* [TASK GOAL]: Copy every record exactly as it stands. Leave the pictures out.

[Transcribed page contents]

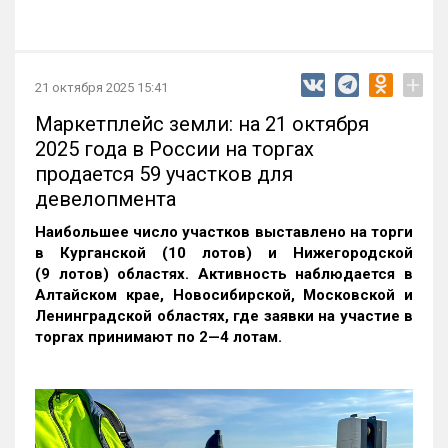
+
21 октября 2025 15:41
Маркетплейс земли: на 21 октября
2025 года в России на торгах
продается 59 участков для
девелопмента
Наибольшее число участков выставлено на торги
в Курганской (10 лотов) и Нижегородской
(9 лотов) областях. Активность наблюдается в
Алтайском крае, Новосибирской, Московской и
Ленинградской областях, где заявки на участие в
торгах принимают по 2—4 лотам
.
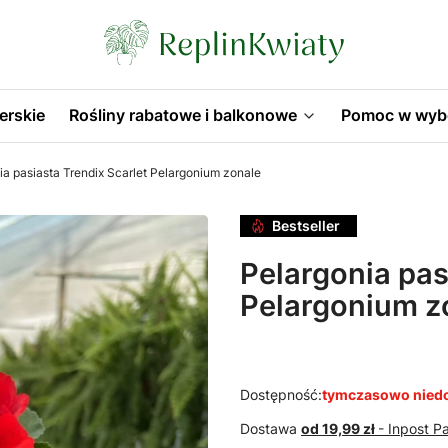
erskie
Rośliny rabatowe i balkonowe
Pomoc w wyb
ia pasiasta Trendix Scarlet Pelargonium zonale
Bestseller
Pelargonia pas
Pelargonium z
Dostępność:
tymczasowo nied
Dostawa
od 19,99 zł
- Inpost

* [RESULT FOR THIS EXERCISE]:
+
21 октября 2025 15:41
Маркетплейс земли: на 21 октября
2025 года в России на торгах
продается 59 участков для
девелопмента
Наибольшее число участков выставлено на торги
в Курганской (10 лотов) и Нижегородской
(9 лотов) областях. Активность наблюдается в
Алтайском крае, Новосибирской, Московской и
Ленинградской областях, где заявки на участие в
торгах принимают по 2—4 лотам
.
erskie
Rośliny rabatowe i balkonowe
Pomoc w wyb
ia pasiasta Trendix Scarlet Pelargonium zonale
Bestseller
Pelargonia pas
Pelargonium z
Dostępność:
tymczasowo nied
Dostawa
od 19,99 zł
- Inpost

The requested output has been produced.